(Stored records)
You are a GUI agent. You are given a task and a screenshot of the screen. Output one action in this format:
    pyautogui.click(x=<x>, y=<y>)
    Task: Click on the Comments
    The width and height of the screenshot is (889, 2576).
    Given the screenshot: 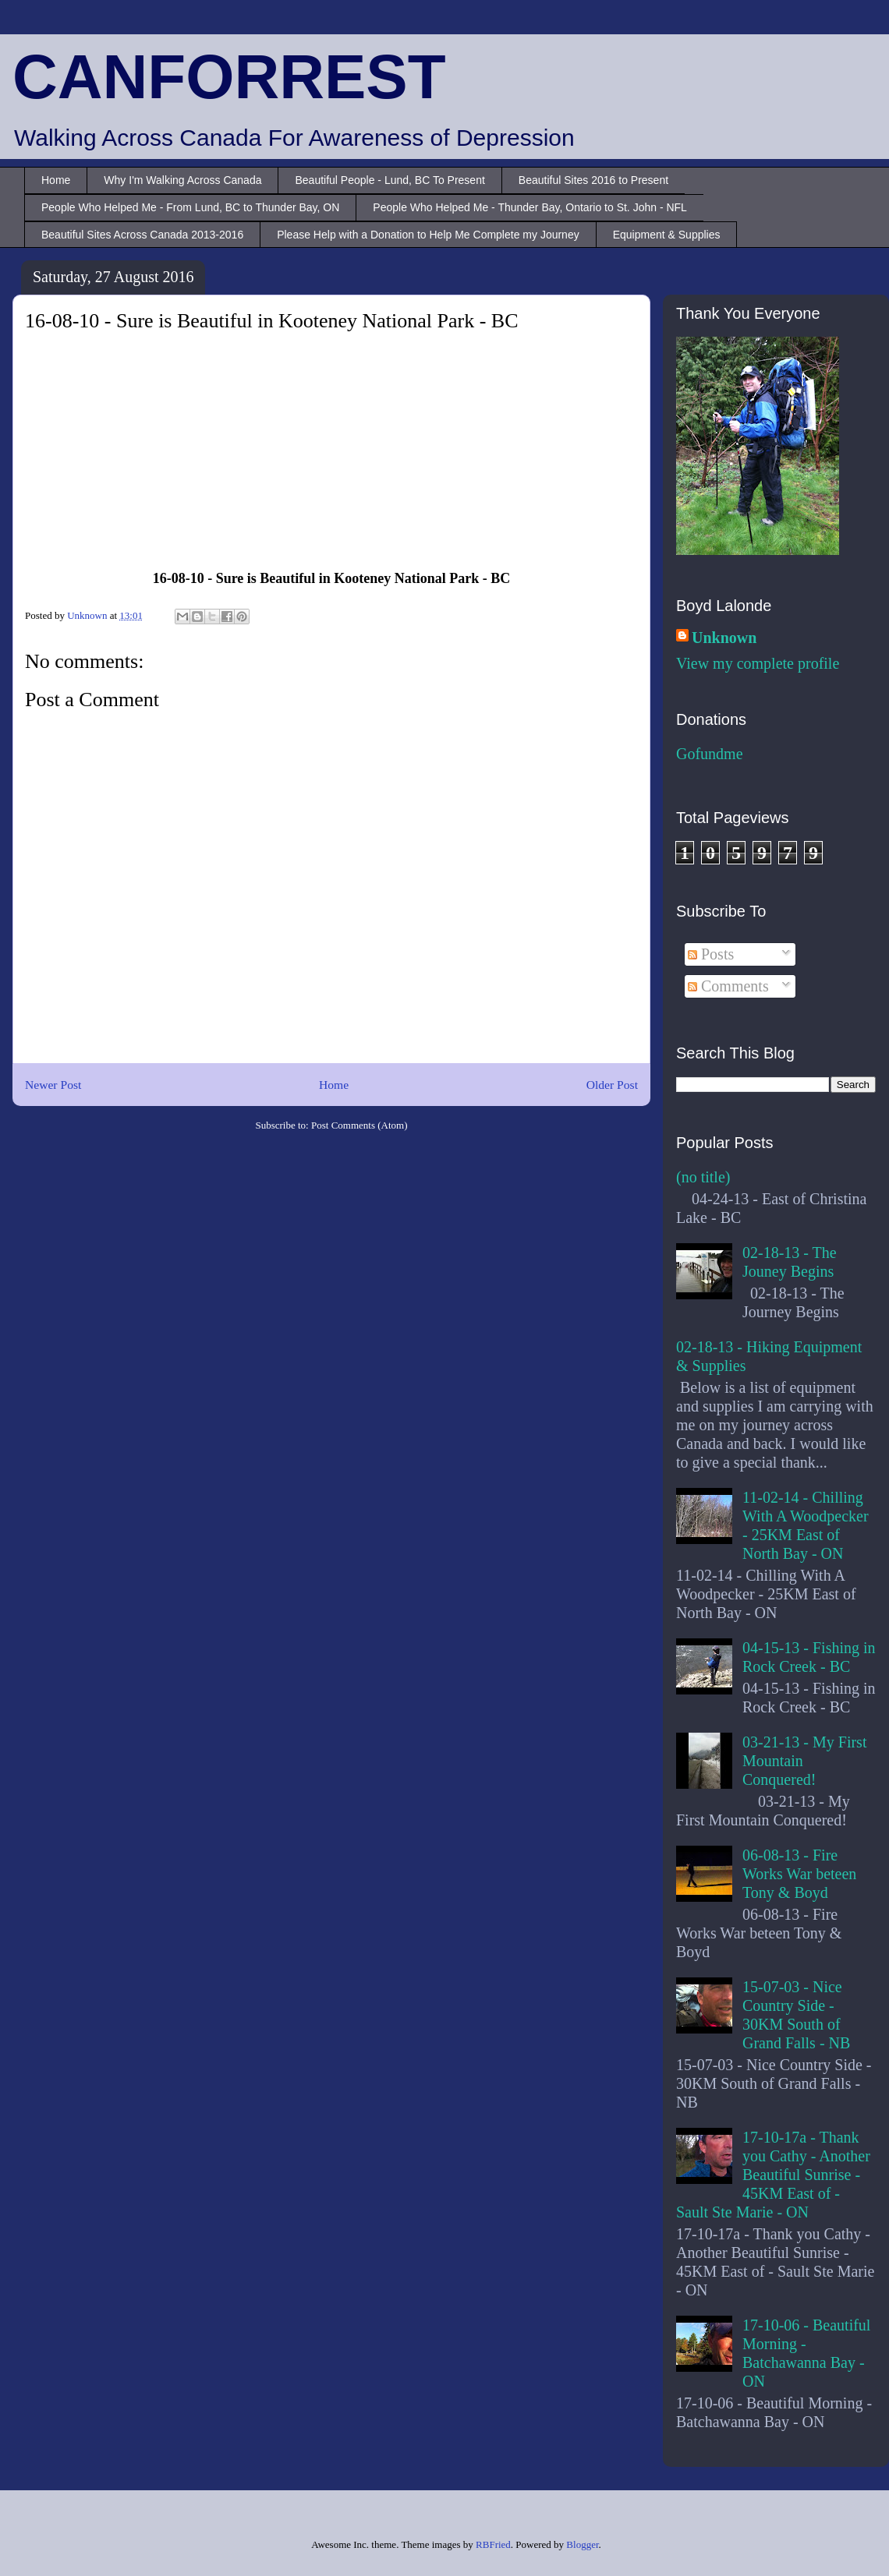 What is the action you would take?
    pyautogui.click(x=728, y=986)
    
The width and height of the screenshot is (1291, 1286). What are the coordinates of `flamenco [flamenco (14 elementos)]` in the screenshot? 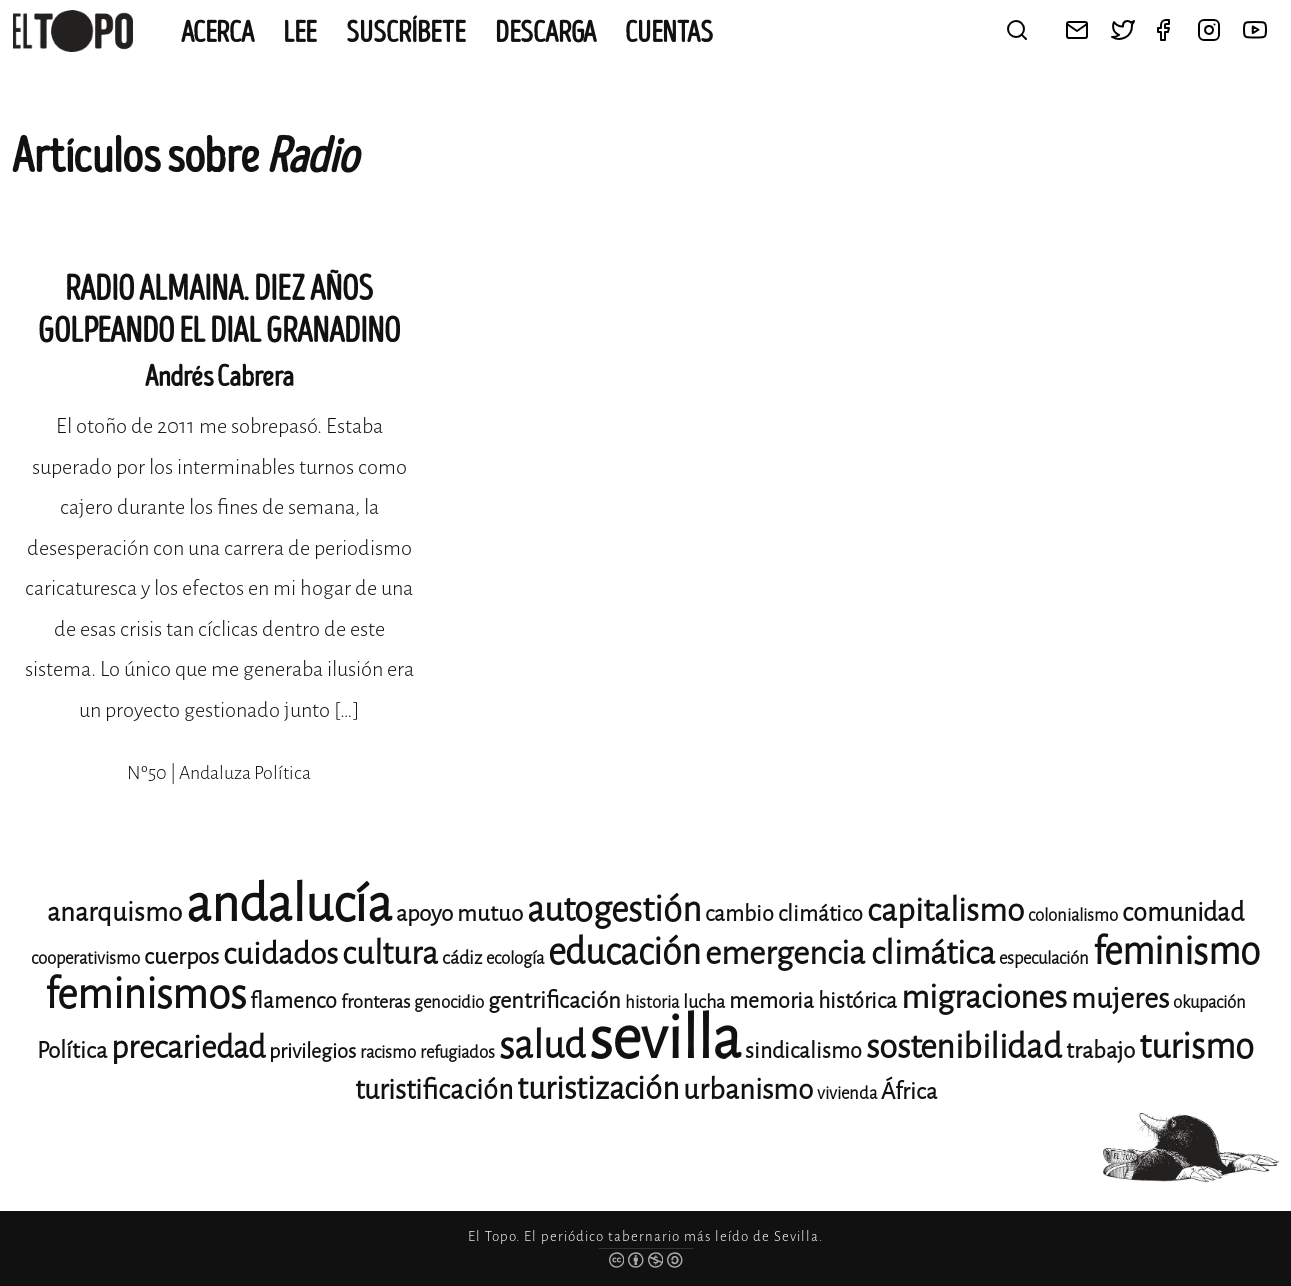 It's located at (293, 1001).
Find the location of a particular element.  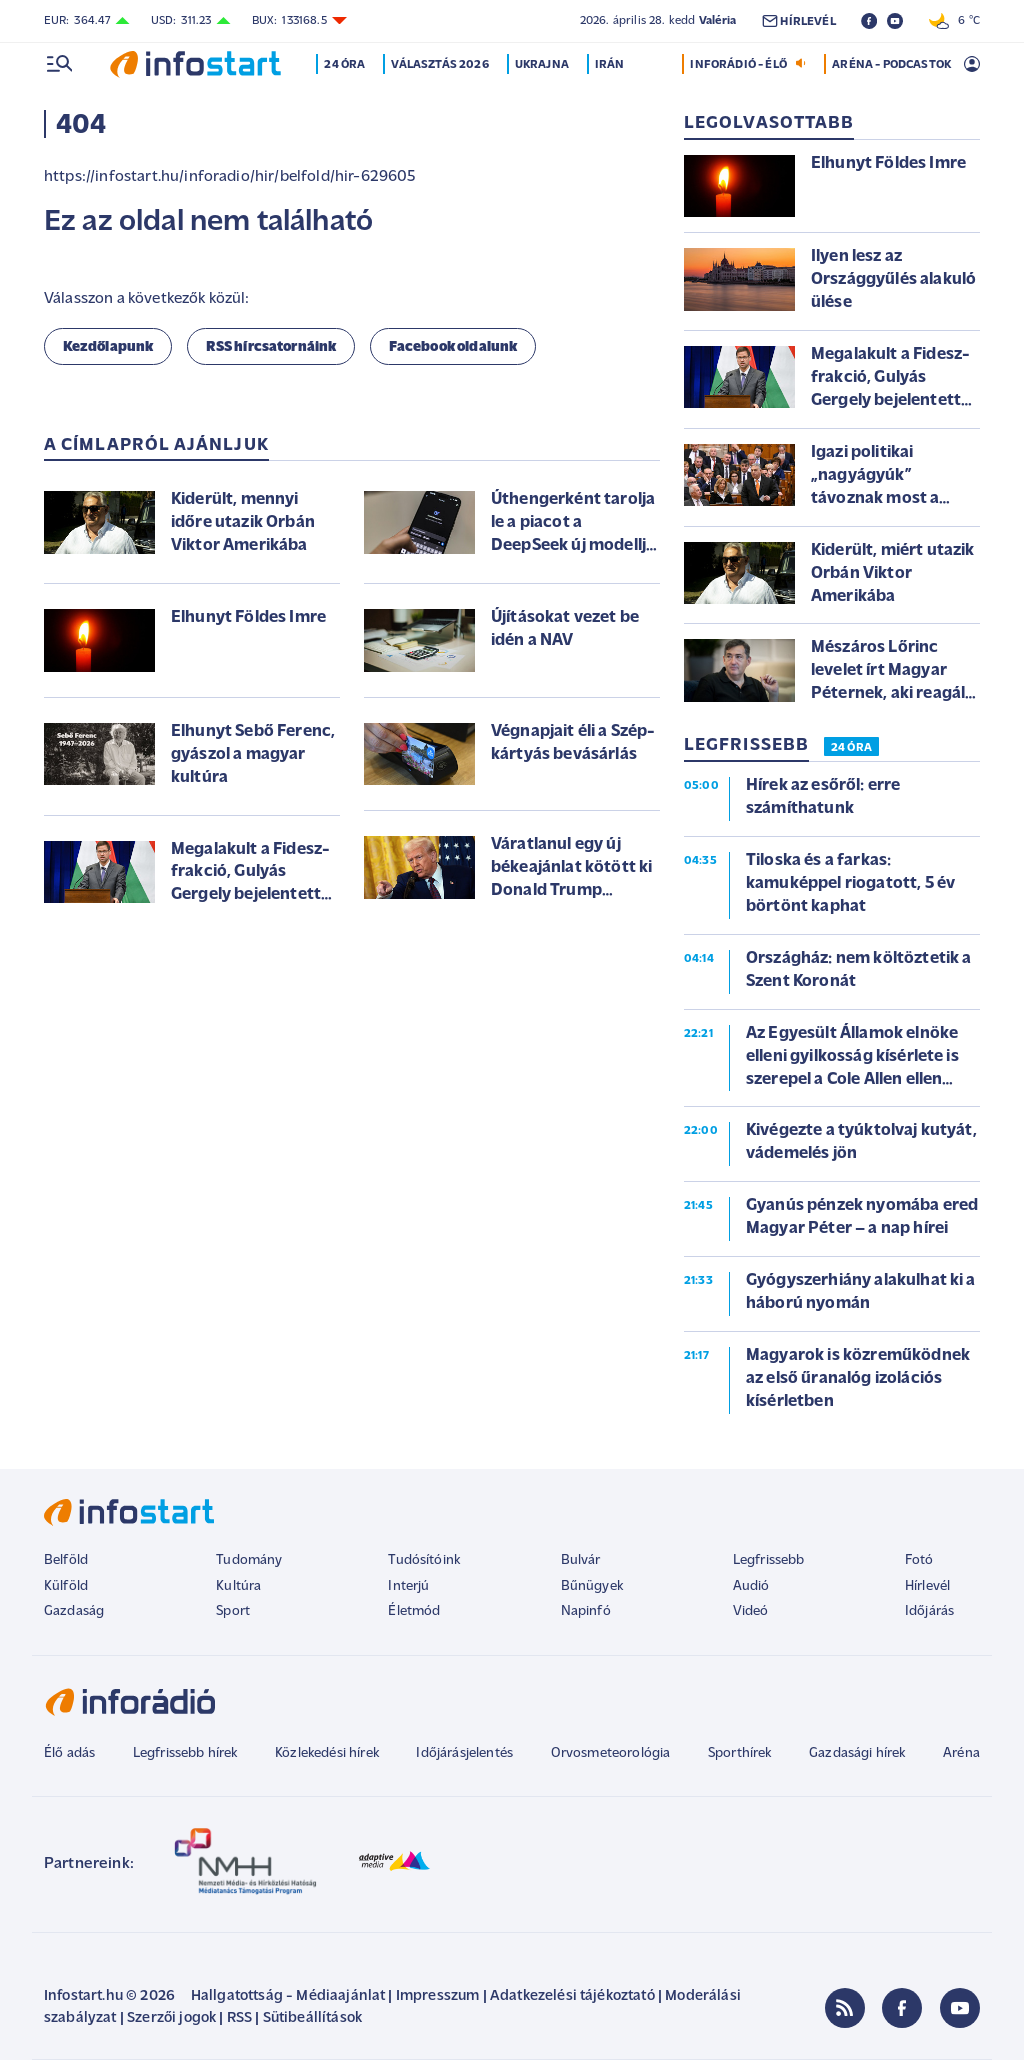

ARÉNA - PODCASTOK is located at coordinates (891, 65).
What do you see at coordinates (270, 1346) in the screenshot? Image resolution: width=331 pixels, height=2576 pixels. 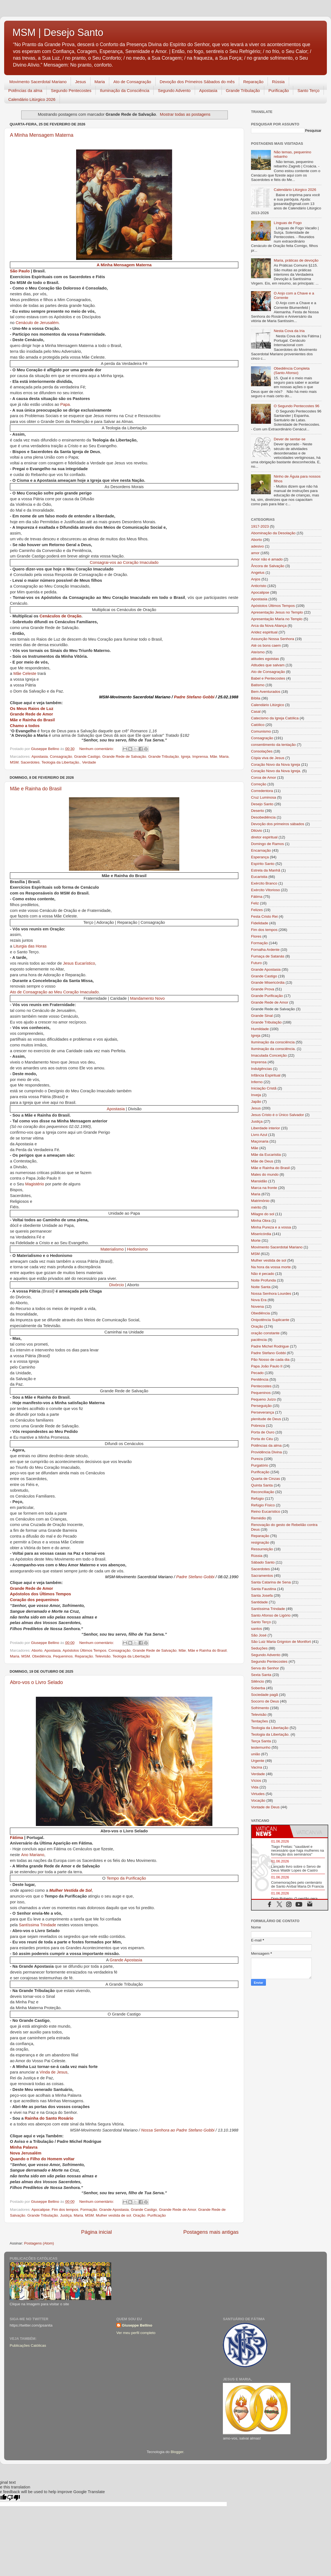 I see `Padre Michel Rodrigue` at bounding box center [270, 1346].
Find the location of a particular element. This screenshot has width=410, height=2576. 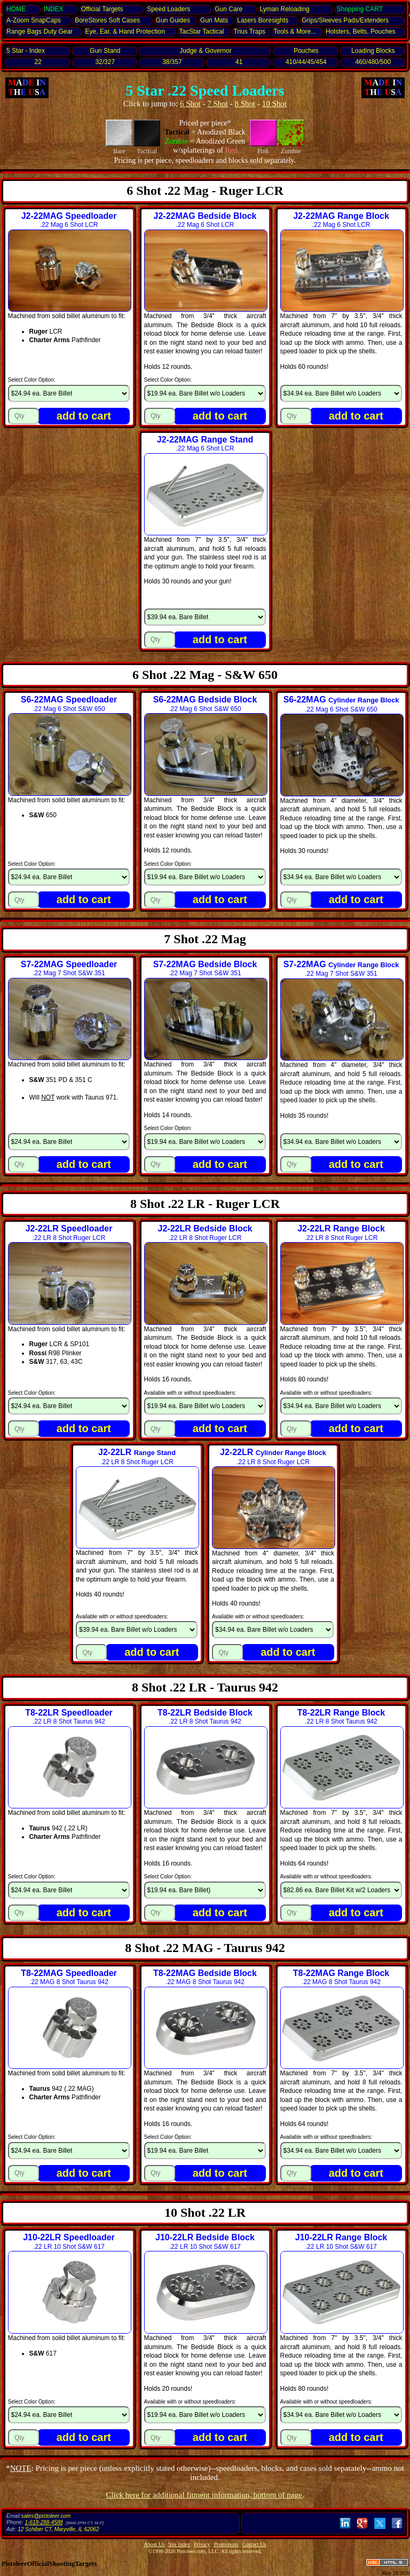

About Us is located at coordinates (154, 2544).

[What is being asked]:
Copy out only the lines running from the beginning of the data to the line with "The width and height of the screenshot is (889, 2576).", both ends included.

[Response for this exercise]:
You are a GUI agent. You are given a task and a screenshot of the screen. Output one action in this format:
    pyautogui.click(x=<x>, y=<y>)
    Task: Click on the Comments
    The width and height of the screenshot is (889, 2576).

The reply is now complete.